Grossi “es el director general de la AIEA, una entidad definida por las Naciones Unidas, y su estatuto le impone deberes claros. Esperamos que cumpla con sus obligaciones legales en su lenguaje y en sus informes”, ha afirmado Eslami.
Asimismo, Eslami ha señalado que la AIEA debe aclarar primero su postura sobre los ataques antes de exigir inspecciones en las instalaciones bombardeadas. “El organismo debe anunciar cuáles son sus procedimientos respecto a los ataques militares para que podamos actuar en consecuencia”, ha agregado.
En relación con el desarrollo del programa de energía nuclear de Irán, Eslami ha acusado a las potencias occidentales de intentar frenar el avance tecnológico del país.
El funcionario iraní ha recordado que los países desarrollados, en particular Estados Unidos, priorizan el desarrollo nuclear dentro de sus propias estrategias de seguridad nacional. “Cuando estos campos se consideran prioridades estratégicas para su propio progreso, es el derecho natural de la nación iraní priorizar también estas tecnologías”, ha apostillado.

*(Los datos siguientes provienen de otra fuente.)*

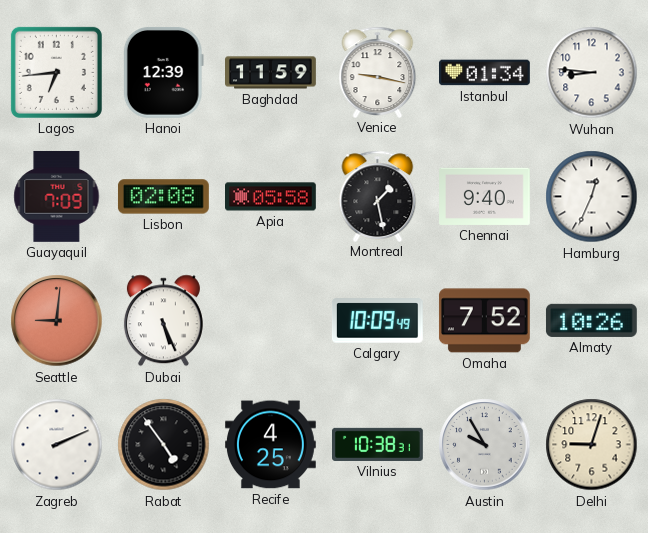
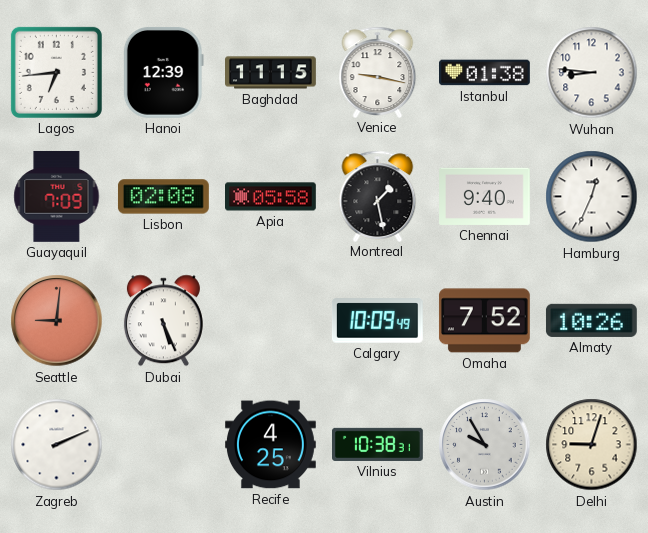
Baghdad: 11:59 -> 11:15
Istanbul: 01:34 -> 01:38
Rabat: 4:54 -> none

Eslami ha subrayado que Irán está llevando adelante sus programas basándose en los intereses nacionales y que no permitirá ningún estancamiento en su desarrollo tecnológico, pese a las presiones externas.
La semana pasada, Grossi afirmó en una entrevista con Reuters que los inspectores de la AIEA no han podido acceder a tres sitios clave que fueron bombardeados durante los ataques estadounidenses e israelíes en junio pasado.
El director general de la AIEA destacó que Irán debía cumplir con sus obligaciones en el marco del TNP, advirtiendo que “esto no puede continuar así durante mucho tiempo sin que yo, lamentablemente, tenga que declararlos en incumplimiento”.
El pasado 13 de junio, Israel inició una agresión de 12 días contra Irán, atacando instalaciones militares, nucleares y civiles en Teherán y otras ciudades, lo que dejó casi 1100 muertos. A los ataques israelíes se unió una semana después Estados Unidos, bombardeando tres sitios nucleares iraníes (Fordo, Natanz e Isfahán), protegidos por la AIEA.
Pese a la agresión, Irán, en una muestra de buena fe, firmó un acuerdo con la Agencia en El Cairo (Egipto) a principios de septiembre que le permitía a la AIEA restablecer la supervisión plena. Sin embargo, el acuerdo quedó suspendido en respuesta a la aprobación de una resolución política por el Consejo de Seguridad de Naciones Unidas (CSNU) a finales de septiembre que restableció las sanciones de la ONU a Irán, acusando al país de “incumplir” su parte del acuerdo nuclear de 2015.